Your task: From the data below, return each line in which the string "Styled" is found.
━━ Input ━━
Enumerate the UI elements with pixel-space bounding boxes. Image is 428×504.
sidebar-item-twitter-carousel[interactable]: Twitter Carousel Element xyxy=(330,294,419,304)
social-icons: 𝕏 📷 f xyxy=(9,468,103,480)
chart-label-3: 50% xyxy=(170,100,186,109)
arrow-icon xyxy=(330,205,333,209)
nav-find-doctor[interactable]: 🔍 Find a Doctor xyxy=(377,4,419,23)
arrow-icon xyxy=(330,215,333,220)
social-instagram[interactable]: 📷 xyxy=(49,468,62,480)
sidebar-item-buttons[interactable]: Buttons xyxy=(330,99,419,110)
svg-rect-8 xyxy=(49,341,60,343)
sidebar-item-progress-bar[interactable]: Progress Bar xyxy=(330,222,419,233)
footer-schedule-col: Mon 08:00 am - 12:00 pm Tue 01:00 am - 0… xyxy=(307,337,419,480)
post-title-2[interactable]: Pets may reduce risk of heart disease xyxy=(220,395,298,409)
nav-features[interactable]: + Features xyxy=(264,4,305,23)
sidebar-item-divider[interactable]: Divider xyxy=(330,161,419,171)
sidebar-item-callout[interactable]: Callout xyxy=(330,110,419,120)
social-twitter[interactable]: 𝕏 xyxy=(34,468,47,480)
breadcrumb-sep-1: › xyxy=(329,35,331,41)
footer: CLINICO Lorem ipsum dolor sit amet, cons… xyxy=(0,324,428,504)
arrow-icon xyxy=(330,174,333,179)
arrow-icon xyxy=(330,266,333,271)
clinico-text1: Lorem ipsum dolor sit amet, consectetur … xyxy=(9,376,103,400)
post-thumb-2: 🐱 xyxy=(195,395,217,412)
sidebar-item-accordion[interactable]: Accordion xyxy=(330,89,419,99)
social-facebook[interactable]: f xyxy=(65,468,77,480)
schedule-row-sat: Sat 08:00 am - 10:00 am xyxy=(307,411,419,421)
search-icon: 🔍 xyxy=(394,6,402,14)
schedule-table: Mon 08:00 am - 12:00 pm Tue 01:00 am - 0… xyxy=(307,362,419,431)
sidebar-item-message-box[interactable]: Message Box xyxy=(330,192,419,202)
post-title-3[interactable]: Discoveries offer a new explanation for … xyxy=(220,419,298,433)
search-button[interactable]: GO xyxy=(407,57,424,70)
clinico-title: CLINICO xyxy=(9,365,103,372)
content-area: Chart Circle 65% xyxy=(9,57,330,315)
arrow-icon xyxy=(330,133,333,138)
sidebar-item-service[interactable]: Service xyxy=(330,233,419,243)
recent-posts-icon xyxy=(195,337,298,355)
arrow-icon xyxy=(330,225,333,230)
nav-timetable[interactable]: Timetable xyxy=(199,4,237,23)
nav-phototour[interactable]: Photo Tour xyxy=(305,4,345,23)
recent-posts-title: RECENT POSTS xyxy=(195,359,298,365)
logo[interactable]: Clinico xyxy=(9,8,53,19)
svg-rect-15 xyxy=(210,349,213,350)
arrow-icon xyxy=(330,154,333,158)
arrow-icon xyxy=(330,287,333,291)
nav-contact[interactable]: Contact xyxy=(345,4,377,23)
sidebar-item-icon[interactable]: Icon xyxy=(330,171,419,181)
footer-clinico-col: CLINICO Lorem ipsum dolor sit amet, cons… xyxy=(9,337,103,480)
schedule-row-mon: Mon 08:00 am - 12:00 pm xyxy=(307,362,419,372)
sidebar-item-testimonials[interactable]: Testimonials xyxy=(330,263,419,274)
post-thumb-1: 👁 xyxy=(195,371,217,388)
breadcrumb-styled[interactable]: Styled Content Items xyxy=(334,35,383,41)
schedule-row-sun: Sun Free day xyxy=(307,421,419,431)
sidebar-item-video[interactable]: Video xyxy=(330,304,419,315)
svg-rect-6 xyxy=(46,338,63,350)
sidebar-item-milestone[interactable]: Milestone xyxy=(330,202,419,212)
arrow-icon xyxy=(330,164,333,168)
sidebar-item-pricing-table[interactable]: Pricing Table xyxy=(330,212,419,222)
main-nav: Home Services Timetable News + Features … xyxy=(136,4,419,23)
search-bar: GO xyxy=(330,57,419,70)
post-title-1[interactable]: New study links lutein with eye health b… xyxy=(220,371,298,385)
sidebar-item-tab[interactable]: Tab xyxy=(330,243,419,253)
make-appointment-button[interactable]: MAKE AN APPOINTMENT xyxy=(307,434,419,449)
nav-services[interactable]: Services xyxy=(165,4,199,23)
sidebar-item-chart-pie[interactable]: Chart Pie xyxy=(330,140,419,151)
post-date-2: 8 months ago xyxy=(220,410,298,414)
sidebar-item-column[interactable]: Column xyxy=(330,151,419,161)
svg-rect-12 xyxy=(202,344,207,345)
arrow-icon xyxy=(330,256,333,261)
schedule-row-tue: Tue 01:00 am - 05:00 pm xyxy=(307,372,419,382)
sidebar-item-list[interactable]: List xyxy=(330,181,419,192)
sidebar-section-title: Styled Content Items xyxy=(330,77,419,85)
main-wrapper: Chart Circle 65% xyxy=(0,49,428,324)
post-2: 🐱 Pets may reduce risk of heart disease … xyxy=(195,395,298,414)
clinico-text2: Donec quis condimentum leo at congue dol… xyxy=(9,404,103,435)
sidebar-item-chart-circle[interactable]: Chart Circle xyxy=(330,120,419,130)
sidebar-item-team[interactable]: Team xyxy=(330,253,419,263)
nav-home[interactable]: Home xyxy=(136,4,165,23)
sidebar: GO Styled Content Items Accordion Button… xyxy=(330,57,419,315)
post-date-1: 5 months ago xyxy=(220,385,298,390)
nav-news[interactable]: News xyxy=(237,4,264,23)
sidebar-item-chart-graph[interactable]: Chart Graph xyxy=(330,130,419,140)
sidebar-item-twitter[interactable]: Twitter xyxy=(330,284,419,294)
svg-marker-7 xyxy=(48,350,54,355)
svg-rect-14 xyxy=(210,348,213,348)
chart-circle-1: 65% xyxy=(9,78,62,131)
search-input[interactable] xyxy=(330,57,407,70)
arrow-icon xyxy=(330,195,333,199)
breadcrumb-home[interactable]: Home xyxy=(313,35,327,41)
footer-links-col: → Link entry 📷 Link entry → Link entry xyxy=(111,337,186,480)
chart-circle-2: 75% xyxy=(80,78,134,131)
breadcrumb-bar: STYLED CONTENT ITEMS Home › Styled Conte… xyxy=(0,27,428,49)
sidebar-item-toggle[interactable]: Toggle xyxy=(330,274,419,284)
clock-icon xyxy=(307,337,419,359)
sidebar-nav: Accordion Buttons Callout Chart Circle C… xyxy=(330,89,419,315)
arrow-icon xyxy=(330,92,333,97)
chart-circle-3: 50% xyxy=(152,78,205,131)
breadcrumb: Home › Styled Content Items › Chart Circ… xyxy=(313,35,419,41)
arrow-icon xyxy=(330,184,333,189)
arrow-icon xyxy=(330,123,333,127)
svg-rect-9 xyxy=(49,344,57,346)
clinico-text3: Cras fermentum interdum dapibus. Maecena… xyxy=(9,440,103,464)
━━━
━━ Input ━━
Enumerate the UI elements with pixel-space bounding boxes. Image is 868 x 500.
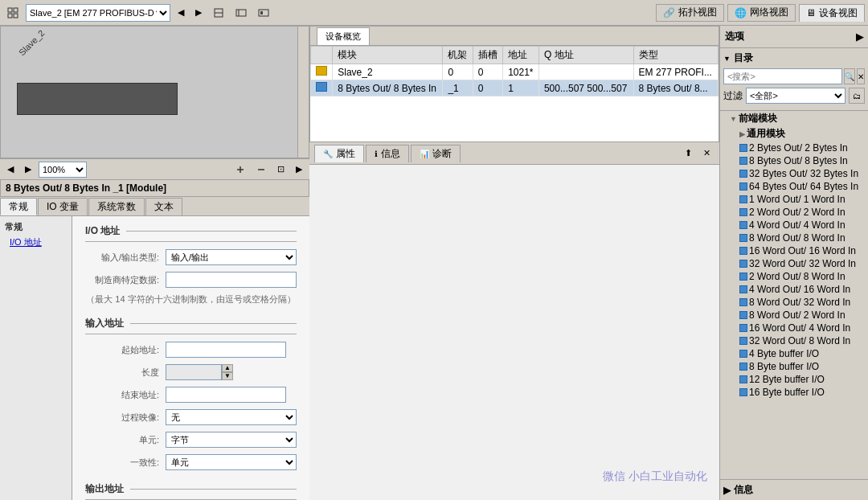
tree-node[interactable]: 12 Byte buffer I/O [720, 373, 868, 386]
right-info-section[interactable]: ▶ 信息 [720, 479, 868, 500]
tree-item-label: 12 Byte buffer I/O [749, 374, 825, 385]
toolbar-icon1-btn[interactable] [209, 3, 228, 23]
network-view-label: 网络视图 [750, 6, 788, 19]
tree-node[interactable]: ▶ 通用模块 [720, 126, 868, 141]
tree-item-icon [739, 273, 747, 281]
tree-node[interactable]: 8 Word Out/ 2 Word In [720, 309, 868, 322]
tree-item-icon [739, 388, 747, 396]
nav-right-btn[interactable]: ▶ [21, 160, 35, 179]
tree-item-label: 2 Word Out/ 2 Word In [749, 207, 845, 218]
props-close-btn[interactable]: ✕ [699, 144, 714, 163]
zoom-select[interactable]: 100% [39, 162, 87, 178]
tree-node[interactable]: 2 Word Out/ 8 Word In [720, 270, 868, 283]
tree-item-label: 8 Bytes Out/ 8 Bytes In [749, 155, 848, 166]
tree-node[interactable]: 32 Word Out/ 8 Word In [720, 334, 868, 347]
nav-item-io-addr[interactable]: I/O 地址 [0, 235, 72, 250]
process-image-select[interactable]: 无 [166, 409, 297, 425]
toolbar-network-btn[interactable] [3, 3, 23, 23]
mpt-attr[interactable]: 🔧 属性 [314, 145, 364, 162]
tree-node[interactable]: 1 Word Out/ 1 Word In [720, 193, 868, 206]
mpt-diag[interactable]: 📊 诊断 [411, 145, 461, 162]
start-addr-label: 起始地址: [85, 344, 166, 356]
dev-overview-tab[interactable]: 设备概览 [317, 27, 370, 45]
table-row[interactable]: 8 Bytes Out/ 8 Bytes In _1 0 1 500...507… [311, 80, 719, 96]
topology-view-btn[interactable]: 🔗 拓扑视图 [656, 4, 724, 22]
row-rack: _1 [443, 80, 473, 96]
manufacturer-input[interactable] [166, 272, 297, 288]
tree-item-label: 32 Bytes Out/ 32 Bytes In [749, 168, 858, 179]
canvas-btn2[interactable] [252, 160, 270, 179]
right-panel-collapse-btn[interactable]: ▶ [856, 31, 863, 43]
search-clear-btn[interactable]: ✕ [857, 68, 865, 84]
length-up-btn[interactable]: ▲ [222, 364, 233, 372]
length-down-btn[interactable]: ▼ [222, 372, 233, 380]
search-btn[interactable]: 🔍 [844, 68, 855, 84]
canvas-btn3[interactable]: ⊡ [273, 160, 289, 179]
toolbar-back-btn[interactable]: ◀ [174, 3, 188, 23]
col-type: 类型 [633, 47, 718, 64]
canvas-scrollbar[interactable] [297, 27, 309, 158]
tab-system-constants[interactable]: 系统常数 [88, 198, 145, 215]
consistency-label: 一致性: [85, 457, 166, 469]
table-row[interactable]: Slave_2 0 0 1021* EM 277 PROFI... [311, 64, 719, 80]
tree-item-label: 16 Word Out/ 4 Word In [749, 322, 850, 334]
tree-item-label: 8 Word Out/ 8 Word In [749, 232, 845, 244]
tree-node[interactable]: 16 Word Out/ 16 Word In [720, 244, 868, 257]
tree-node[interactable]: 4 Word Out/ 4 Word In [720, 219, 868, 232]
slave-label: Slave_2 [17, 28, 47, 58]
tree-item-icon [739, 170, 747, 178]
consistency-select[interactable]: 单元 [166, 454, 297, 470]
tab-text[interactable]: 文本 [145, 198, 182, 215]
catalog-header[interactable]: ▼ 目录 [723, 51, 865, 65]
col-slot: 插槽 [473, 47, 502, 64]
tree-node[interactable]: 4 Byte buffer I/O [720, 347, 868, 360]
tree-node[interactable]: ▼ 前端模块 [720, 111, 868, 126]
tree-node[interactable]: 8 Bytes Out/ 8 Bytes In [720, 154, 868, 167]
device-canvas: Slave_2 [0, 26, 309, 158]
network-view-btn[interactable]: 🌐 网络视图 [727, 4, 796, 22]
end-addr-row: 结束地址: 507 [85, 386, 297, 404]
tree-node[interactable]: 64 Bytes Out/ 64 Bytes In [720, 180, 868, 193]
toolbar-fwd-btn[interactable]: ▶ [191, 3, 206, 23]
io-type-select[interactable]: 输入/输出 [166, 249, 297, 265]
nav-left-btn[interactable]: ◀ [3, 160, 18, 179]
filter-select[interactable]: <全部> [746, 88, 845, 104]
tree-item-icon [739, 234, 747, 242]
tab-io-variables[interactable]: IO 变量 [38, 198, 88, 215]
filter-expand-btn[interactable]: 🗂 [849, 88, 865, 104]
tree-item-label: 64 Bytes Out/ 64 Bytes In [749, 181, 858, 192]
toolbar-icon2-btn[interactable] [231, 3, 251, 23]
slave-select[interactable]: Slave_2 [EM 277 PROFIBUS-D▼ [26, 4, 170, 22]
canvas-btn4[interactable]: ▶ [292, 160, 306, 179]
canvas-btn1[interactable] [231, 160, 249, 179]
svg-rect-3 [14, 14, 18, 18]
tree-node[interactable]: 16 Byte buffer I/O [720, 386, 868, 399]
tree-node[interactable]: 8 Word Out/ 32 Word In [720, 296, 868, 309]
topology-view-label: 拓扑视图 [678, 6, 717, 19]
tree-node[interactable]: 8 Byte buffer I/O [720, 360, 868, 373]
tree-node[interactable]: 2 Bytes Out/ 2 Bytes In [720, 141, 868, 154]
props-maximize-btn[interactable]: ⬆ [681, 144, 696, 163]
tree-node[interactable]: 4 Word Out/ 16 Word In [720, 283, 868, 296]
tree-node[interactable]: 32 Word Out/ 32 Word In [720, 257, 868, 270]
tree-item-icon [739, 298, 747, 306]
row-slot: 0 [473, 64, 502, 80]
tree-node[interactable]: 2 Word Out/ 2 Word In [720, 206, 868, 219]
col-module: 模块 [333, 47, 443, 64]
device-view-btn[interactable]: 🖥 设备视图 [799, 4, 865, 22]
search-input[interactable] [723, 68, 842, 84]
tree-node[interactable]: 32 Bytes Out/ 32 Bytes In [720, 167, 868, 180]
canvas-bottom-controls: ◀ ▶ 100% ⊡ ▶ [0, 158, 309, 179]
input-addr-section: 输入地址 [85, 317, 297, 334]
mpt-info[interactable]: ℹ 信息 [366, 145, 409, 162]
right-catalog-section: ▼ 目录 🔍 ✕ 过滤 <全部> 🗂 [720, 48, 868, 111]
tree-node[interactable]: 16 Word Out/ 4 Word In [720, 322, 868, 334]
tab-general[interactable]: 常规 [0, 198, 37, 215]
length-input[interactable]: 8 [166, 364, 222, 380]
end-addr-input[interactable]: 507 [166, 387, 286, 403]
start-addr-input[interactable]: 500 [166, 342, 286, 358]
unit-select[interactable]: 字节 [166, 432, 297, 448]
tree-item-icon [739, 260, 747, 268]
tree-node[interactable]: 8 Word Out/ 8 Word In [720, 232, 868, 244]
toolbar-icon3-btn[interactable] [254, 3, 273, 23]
━━━
Answer to the problem:
breadcrumb-styled[interactable]: Styled Content Items xyxy=(334,35,383,41)
sidebar-section-title: Styled Content Items xyxy=(330,77,419,85)
sidebar: GO Styled Content Items Accordion Button… xyxy=(330,57,419,315)
breadcrumb-bar: STYLED CONTENT ITEMS Home › Styled Conte… xyxy=(0,27,428,49)
breadcrumb: Home › Styled Content Items › Chart Circ… xyxy=(313,35,419,41)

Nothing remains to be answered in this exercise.